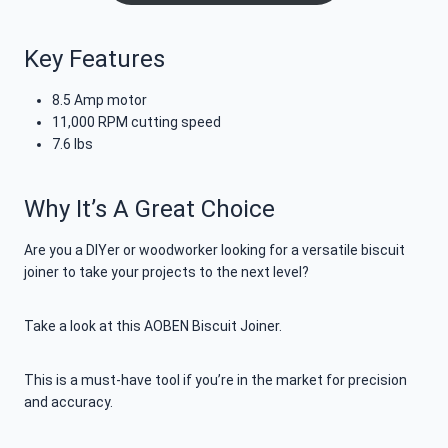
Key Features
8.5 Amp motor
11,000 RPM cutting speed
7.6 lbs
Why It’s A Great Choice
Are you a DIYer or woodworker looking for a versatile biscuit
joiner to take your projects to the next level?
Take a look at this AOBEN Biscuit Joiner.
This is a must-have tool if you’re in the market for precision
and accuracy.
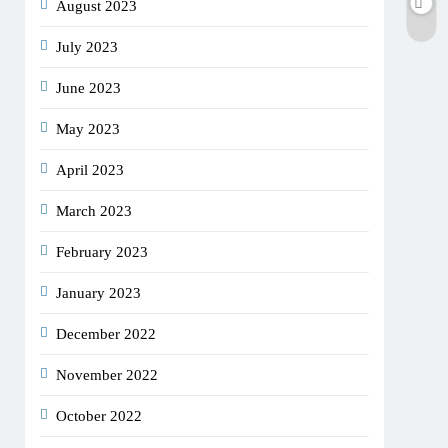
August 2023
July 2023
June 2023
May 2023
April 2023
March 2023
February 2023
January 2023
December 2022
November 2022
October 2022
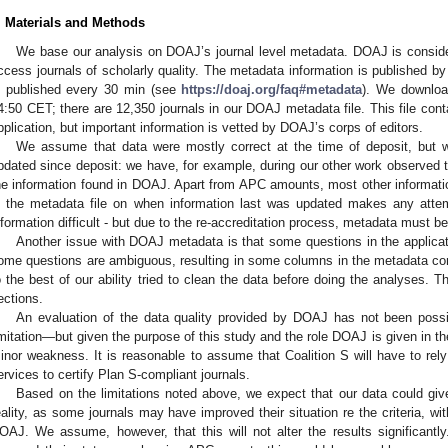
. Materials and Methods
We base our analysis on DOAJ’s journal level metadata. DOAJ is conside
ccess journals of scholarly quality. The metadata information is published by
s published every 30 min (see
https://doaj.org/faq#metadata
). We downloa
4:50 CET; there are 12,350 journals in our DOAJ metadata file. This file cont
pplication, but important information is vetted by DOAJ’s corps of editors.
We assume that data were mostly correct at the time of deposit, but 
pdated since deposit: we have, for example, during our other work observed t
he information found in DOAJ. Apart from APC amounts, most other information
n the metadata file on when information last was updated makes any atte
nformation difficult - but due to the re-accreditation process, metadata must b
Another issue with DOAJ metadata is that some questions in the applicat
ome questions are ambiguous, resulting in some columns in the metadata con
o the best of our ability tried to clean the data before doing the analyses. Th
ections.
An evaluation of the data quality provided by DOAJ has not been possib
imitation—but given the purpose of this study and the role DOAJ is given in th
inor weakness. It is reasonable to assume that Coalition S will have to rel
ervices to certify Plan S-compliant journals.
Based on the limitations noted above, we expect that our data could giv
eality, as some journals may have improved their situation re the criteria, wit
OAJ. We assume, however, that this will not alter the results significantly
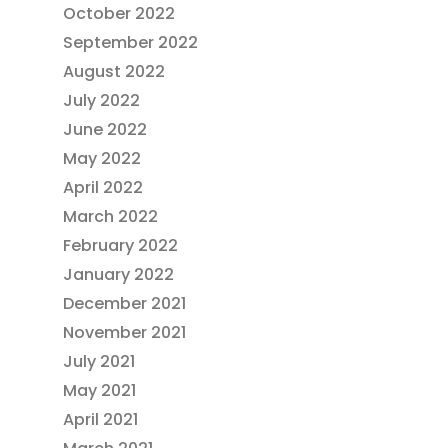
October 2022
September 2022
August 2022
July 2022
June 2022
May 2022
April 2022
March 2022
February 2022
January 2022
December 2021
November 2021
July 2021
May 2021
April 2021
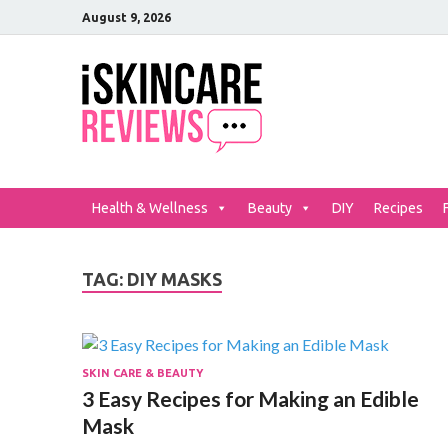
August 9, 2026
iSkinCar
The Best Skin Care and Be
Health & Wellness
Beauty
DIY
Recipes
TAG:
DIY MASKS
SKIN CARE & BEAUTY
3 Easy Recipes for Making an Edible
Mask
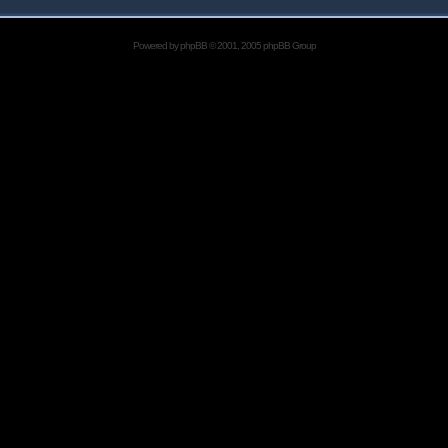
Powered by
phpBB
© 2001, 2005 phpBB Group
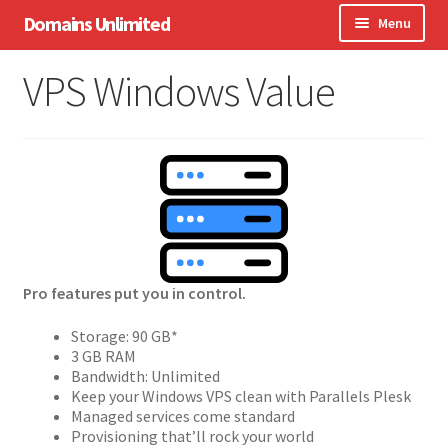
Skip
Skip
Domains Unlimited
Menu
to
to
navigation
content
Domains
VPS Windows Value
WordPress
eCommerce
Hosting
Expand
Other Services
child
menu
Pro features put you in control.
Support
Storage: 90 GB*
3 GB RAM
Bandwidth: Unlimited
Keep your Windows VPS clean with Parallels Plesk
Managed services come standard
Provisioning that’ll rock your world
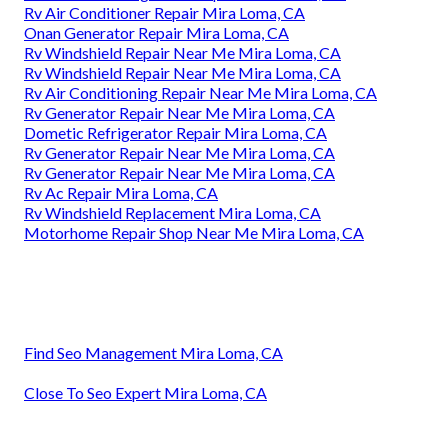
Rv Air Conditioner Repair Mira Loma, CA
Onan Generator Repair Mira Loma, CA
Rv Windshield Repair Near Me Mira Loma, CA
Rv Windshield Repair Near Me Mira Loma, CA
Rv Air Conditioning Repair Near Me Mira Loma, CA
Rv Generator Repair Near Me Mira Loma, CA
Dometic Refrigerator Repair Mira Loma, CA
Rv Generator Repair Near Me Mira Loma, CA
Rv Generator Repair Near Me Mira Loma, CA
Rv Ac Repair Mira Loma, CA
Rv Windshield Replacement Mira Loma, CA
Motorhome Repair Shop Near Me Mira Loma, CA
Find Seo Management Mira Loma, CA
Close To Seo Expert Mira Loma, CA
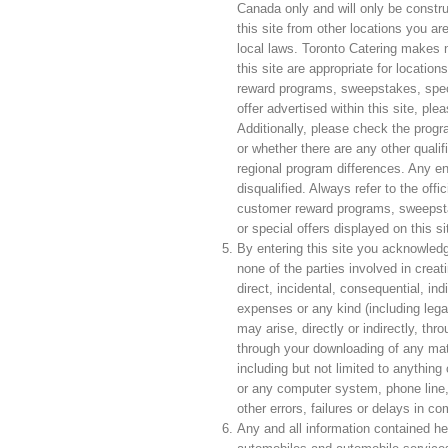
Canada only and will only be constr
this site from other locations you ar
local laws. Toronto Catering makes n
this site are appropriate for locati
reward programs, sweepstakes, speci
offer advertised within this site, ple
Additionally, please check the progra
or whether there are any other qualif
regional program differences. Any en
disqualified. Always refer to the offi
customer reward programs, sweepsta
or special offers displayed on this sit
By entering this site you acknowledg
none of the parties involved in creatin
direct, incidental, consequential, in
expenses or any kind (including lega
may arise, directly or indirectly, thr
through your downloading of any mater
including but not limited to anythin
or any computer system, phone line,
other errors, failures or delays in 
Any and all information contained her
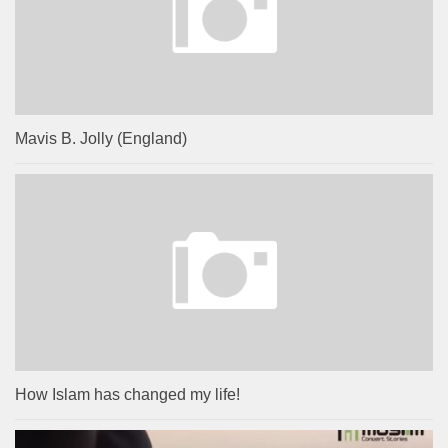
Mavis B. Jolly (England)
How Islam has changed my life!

----------

To do ▸ Return all lines from the material that contain "there".

Exercise output ▸
4:50 CET; there are 12,350 journals in our DOAJ metadata file. This file cont
or whether there are any other qualif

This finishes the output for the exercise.